Affordability of Postsecondary Education in Ontario
Students in Ontario currently pay the highest tuition rates in Canada. The average Ontario university tuition is close to $9,000 while the average 2018-19 college tuition is $3,400. Over 20 different Ontario degree programs charge students over $15,000 per year.
These high tuitions have, in part, been subsidized by programs initiated by the previous government. Under the previous government families making as much as $175,000 per year still received Ontario Student Assistance Program (OSAP) funding.
In her 2018 Report, Ontario's Auditor General further noted that, despite the previous government allowing the price tag of OSAP to balloon to over $2 billion dollars, there was no appreciable improvement to postsecondary accessibility over the same time frame.
Lowering tuition rates by 10 per cent for all students at every publicly-funded college and university in Ontario
Ontario's Government for the People is taking steps to lower tuition and give students more choice over the fees they pay at school.
The government's tuition reduction for 2019-20 represents the first time Ontario student tuition rates have decreased across all funding-eligible programs.
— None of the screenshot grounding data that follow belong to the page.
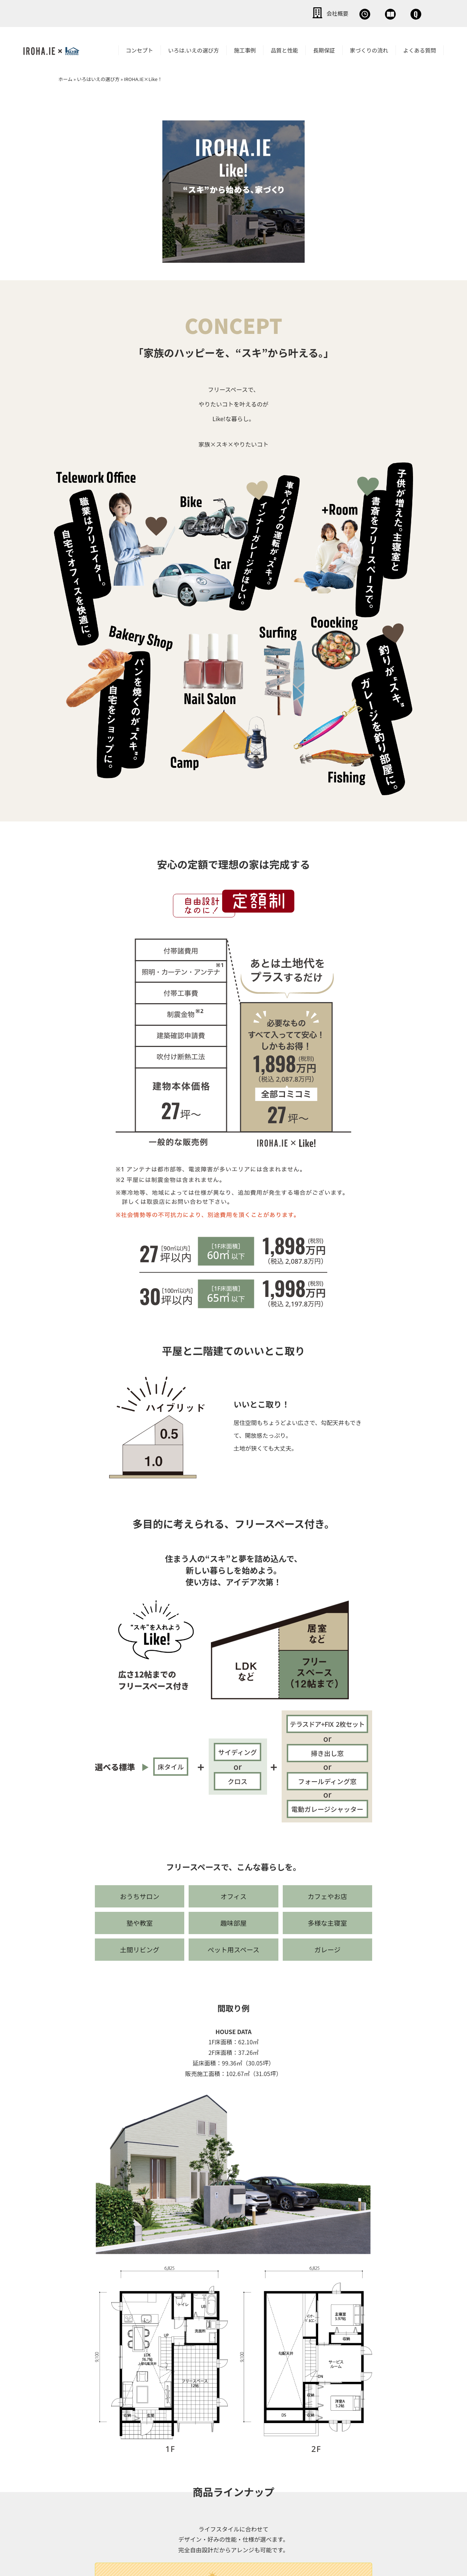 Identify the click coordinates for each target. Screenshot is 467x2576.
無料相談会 (298, 12)
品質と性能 (284, 49)
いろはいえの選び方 (98, 77)
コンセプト (139, 49)
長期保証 (324, 49)
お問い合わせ (401, 12)
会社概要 (248, 12)
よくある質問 (419, 49)
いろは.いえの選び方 (193, 49)
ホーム (65, 77)
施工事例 (245, 49)
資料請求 (348, 12)
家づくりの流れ (369, 49)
The new tuition framework will also freeze tuition fees for the 2020-21 school year.
A tuition reduction means that money stays in the pockets of Ontario's students and their families. On average, students attending college will see a tuition reduction of approximately $340 and students in university enrolled in an undergraduate arts and science degree will see a tuition reduction of $660, resulting in roughly $450 million in tuition relief for Ontario students.
Many students completing a university professional or graduate degree will see tuition reductions in excess of $1,000.
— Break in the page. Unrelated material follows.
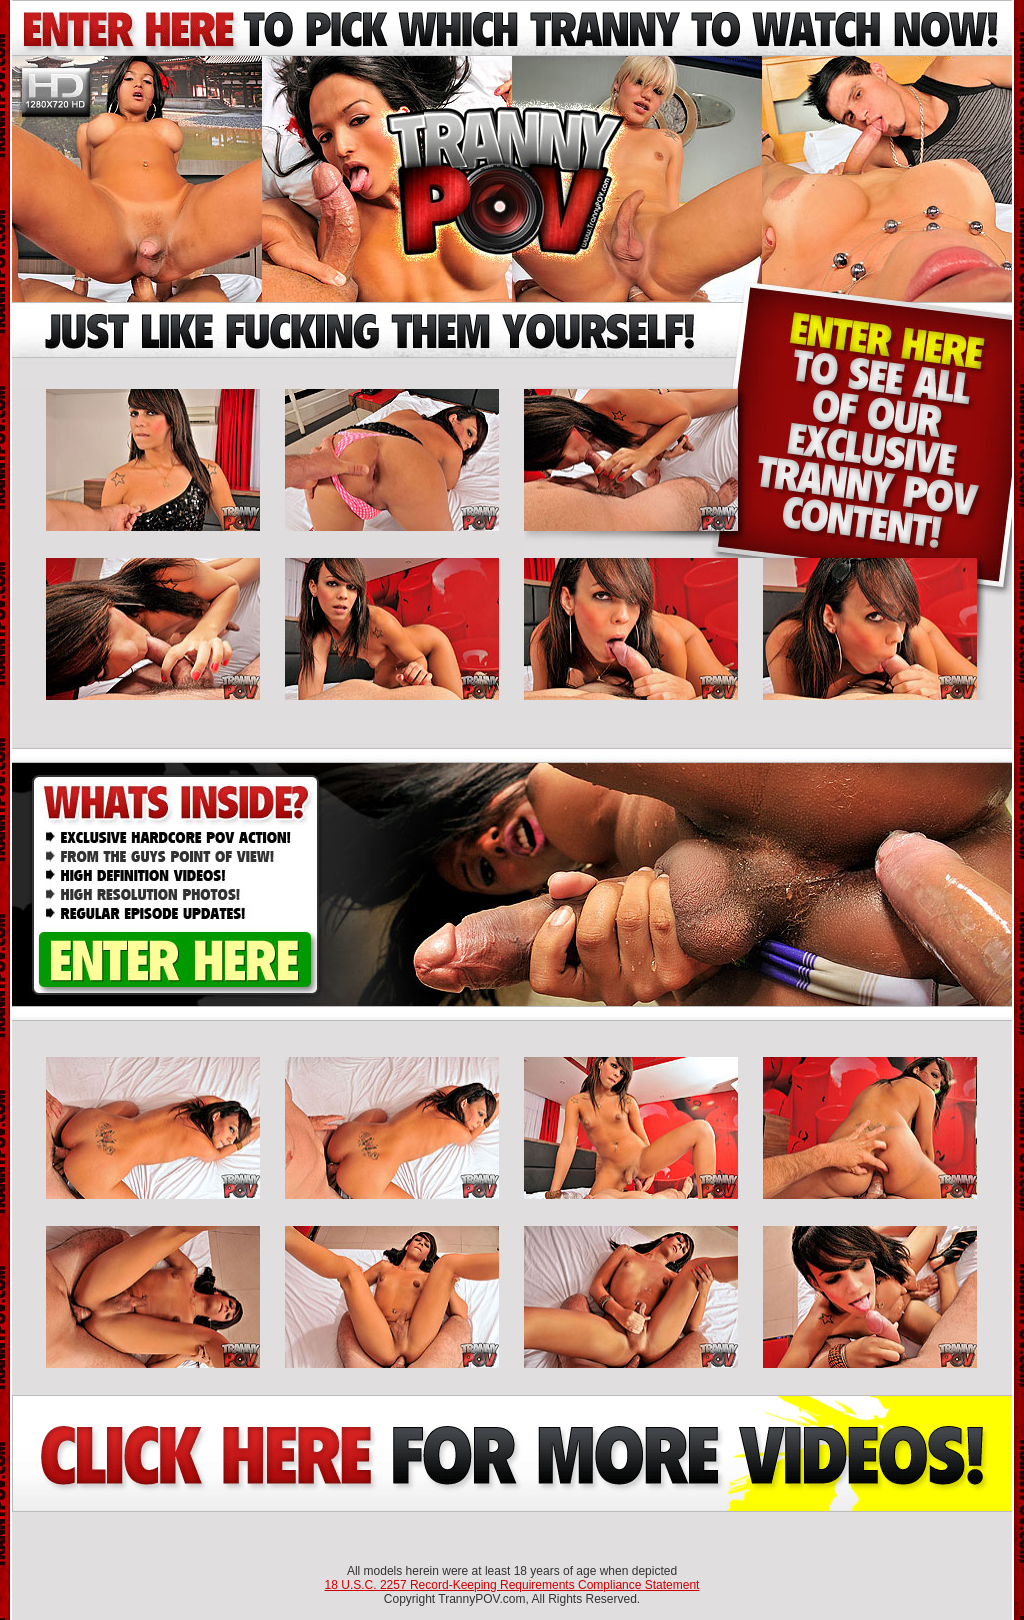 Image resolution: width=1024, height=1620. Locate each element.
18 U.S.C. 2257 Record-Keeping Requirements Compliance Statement (512, 1585)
The new framework provides institutions with multi-year predictability so they can plan and innovate to ensure quality is maintained while looking for efficiencies. The government will administer a fund to help smaller, Northern institutions adjust to the tuition reduction.
Giving students more choice over the fees they pay
Students pay fees in addition to tuition. The number of fees and whether or not students can opt-out varies widely among institutions. These additional fees can cost students approximately several hundred dollars to $2,000 per academic year. The added costs can include a wide range of expenses such as student handbooks, non-student related organizations, or club fees.
To ensure transparency, choice and ease of decision-making, Ontario is introducing a plan to ensure non-tuition student fees are clearly communicated and give students choice regarding where their money is spent. Going forward, institutions will be required to provide an online opt-out option for all non-essential non-tuition fees.
Fees used to fund major, campus-wide services and facilities or fees which contribute to the health and safety of students are deemed mandatory, and will remain a part of the fee structure. Essential campus initiatives include: walksafe programs, health and counselling, athletics and recreation and academic support.
Restoring financial sustainability to OSAP
Under the previous government, OSAP had grown into a program that was fiscally unsustainable. A recent report from the Auditor General notes that by 2020-21 OSAP could cost the province over $2 billion - a 50 per cent net increase from spending in 2016-17. In fact, the cost of OSAP is already $2 billion in 2018-19 alone. The Auditor General's report also highlighted concerns with the way OSAP was administered under the previous government. The report supports the urgent need for financial sustainability, so future generations of Ontario's students can access financial support for postsecondary education.
"... more people are not necessarily accessing post-secondary education. We noted that the increase in enrolment is only 1% for universities and 2% for colleges, indicating that the number of people accessing higher education is not commensurate with the additional OSAP funding." (Auditor General's Report, page 456)
"We noted that the number of students who had been out of high school for at least four years and who received OSAP increased 33% from the 2016/17 to 2017/18 academic years, and that close to 30% of them said on their applications that they were living with their parents. The Ministry did not know whether the students actually needed OSAP support."(Auditor General's Report, page 457)
"The changes to OSAP that took effect in 2017/18 cost considerably more than the Province anticipated, and will likely continue to cost more in the next few years." (Auditor General's Report, page 467)
For the 2019-20 school year, OSAP will:
- Continue to provide grants to students with the greatest financial need;
- Ensure that students who receive OSAP are those who have shown they have financial need and eliminate the non-needs-based portion of the Ontario Student Grant;
- Increase the share of funds going to low income families from 69 to 72 per cent;
- Ensure 82 per cent of grants will go to students with a family income of less than $50,000, up from 76 per cent under the previous government;
- Reduce the family income thresholds associated with eligibility for the Ontario Student Grant, provide some provincial loans to low-income students and increase the per-term cap for the Ontario Student Loan;
- Base the calculation for student financial assistance on a contribution from students that reflects the recent increase to minimum wage and increase and restore parental contribution rates back to 2017-18 amounts;
- Make the computer allowance reflect a one-time purchase, rather than an expense eligible for each year of study;
- Change the definition of independent student for Ontario aid to a student who has been out of school for six years, up from four years, with parental income factored into the OSAP needs assessment for students up to six years out of high school, to address concerns outlined in the recent Auditor General's report;
- Change the grant-to-loan ratio to a minimum of 50 per cent loan from Ontario for students in second-entry programs (e.g. post-graduate college certificates, graduate degrees, law, etc.) at publicly-assisted Ontario institutions and for students attending institutions outside of Ontario;
- Maintain the current $25,000 annual income threshold for the Repayment Assistance Plan, ensuring that students can get on their feet after school before they need to start repaying their loan; and
- Align Ontario's repayment terms with that of the federal government by charging interest during the six-month grace period, to reduce complexity for students.